Lili – Papai, esse jornal é do ano passado. — Diz confusa com o dedo na boca.
Armand – Eu sei, só achei ele e comecei a ler. — Diz sem tirar o rosto do papel.
Lili – Papai, vamos brincar? — Pergunta empolgada com os olhos a brilhar. Armand olha para a filha e afaga seus cabelos sorrindo.
Armand – Eu brinco depois de você comer seu pão, ok?
Lili – Ok. — Lili empolgada senta na mesa e a mãe prepara a refeição. Os 3 agradecem pela comida e começam a comer.
Depois de comerem, como prometido, Armand brincou com sua filha a tarde inteira até ela dormir.
Os dias se passaram e o clima vai mudando para um bem frio. Estava nevando, o inverno chegou. Lili queria muito brincar na neve, mas não podia. A roupa que eles tinham era muito pouco para agasalhá-los. Armand estava com uma peça de roupa a menos. Ele deu uma para sua filha, para ela não ficar doente.
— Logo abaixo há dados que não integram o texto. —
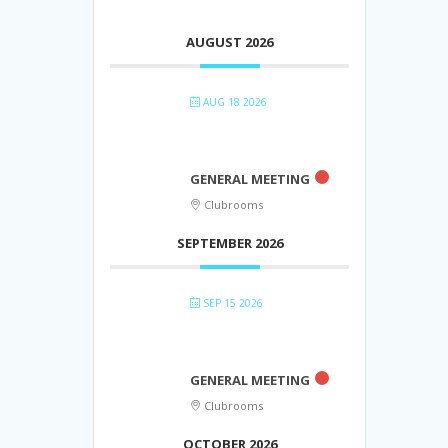
AUGUST 2026
AUG 18 2026
GENERAL MEETING
Clubrooms
SEPTEMBER 2026
SEP 15 2026
GENERAL MEETING
Clubrooms
OCTOBER 2026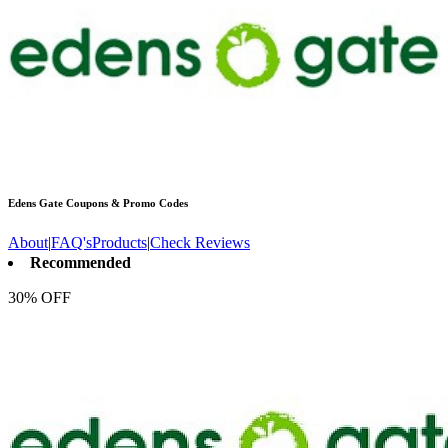
Edens Gate
Coupons & Promo Codes
About
|
FAQ's
Products
|
Check Reviews
Recommended
30% OFF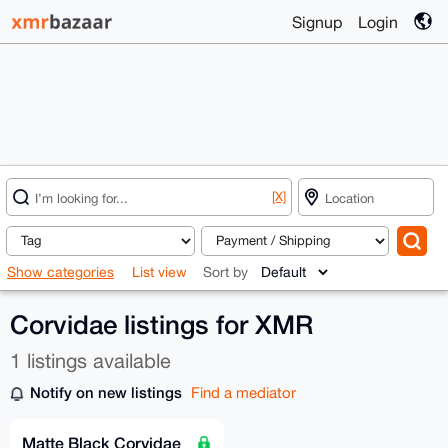
Signup
Login
[X]
Show categories
List view
Sort by
Corvidae listings for XMR
1 listings available
Notify on new listings
Find a mediator
Matte Black Corvidae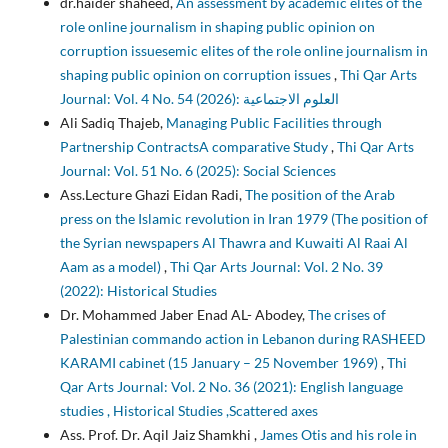
dr.haider shaheed,
An assessment by academic elites of the
role online journalism in shaping public opinion on
corruption issuesemic elites of the role online journalism in
shaping public opinion on corruption issues
,
Thi Qar Arts
Journal: Vol. 4 No. 54 (2026): العلوم الاجتماعية
Ali Sadiq Thajeb,
Managing Public Facilities through
Partnership ContractsA comparative Study
,
Thi Qar Arts
Journal: Vol. 51 No. 6 (2025): Social Sciences
Ass.Lecture Ghazi Eidan Radi,
The position of the Arab
press on the Islamic revolution in Iran 1979 (The position of
the Syrian newspapers Al Thawra and Kuwaiti Al Raai Al
Aam as a model)
,
Thi Qar Arts Journal: Vol. 2 No. 39
(2022): Historical Studies
Dr. Mohammed Jaber Enad AL- Abodey,
The crises of
Palestinian commando action in Lebanon during RASHEED
KARAMI cabinet (15 January – 25 November 1969)
,
Thi
Qar Arts Journal: Vol. 2 No. 36 (2021): English language
studies , Historical Studies ,Scattered axes
Ass. Prof. Dr. Aqil Jaiz Shamkhi ,
James Otis and his role in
Todos estavam reunidos perto de uma fogueira que eles fizeram. Lili olhava a beleza das labaretas incandescentes que queimava a madeira. Eles estavam tentando se aquecer, mas sem perceberem, um homem entrou na casa. O homem tinha cabelos castanhos, olhos verdes e vestia uma jaqueta de couro preta. Na penumbra ele se aproxima com um sorriso perverso e com uma arma nas mãos.
Lili – Eu queria fazer um boneco de neve...
Armand – Filha, você sabe que não pode. Está muito frio e você pode pegar uma doença. Nós estamos fazendo isso porque te ama... — O homem dispara acertando a cabeça de Armand. Michele começa a gritar de terror. Lili estava paralisada vendo seu pai morto no chão. O homem se aproxima apontando a arma para Michelle. Ela abraça a filha forte.
??? — Não se mexa. — Ele começa a rir sadicamente.– Você viu do que sou capaz.
Michele – Não nos machuque, seu monstro. — O homem acerta um tiro na perna de Michelle e ela grita de dor mas sem soltar a filha.
??? — Solte-a. — Michele se recusa a soltar a filha. Ele acerta a outra perna fazendo ela cair gritando.
Michelle – Fuja filha... — O assassino pisa na cabeça dela mirando na cabeça dela. – Eu te amo... — E dispara matando-a.
Lili – Mamãe... Papai... — Ela vê seus pais mortos no chão e o homem se aproximando. Ela tenta fugir, mas ele segura seu braço e a derruba no chão.
??? — Shh... — Ele ri e pega uma faca. — Tio Seth vai cuidar de você. — O auto-nomeado Seth abaixa ficando encima da garota segurando seu rosto e aproximando a faca. Ele encosta a faca no lado esquerdo do rosto, próximo a bochecha e faz dois cortes profundos bem devagar em forma de X. Ele coloca a mão na boca dele impedindo-a de gritar. Dava para ver claramente que ela estava se agonizando de dor e chorando.
Uma voz de fora diz “Os tiros vieram daqui, policial.”
Seth – Droga. — Ele sai de cima dela e a deixa sangrando. – Qual é seu nome? — Ela não conseguia dizer por dor. – Que se dane. Vou anotar como Scarlie, a orfã. — Ele corre quebrando a parede de tijolos. – Eu ainda vou te matar. — Foge rapidamente. Logo a policia entra na casa vendo os corpos no chão.
Policial – Aqui. Três corpos. — Ele analiza e percebe que Lili está viva.– Essa está viva! — Ele segura a garota no colo e os outros procuram o assassino. – Calma, vai ficar tudo bem. — Lili só pode ouvir isso antes de desmaiar.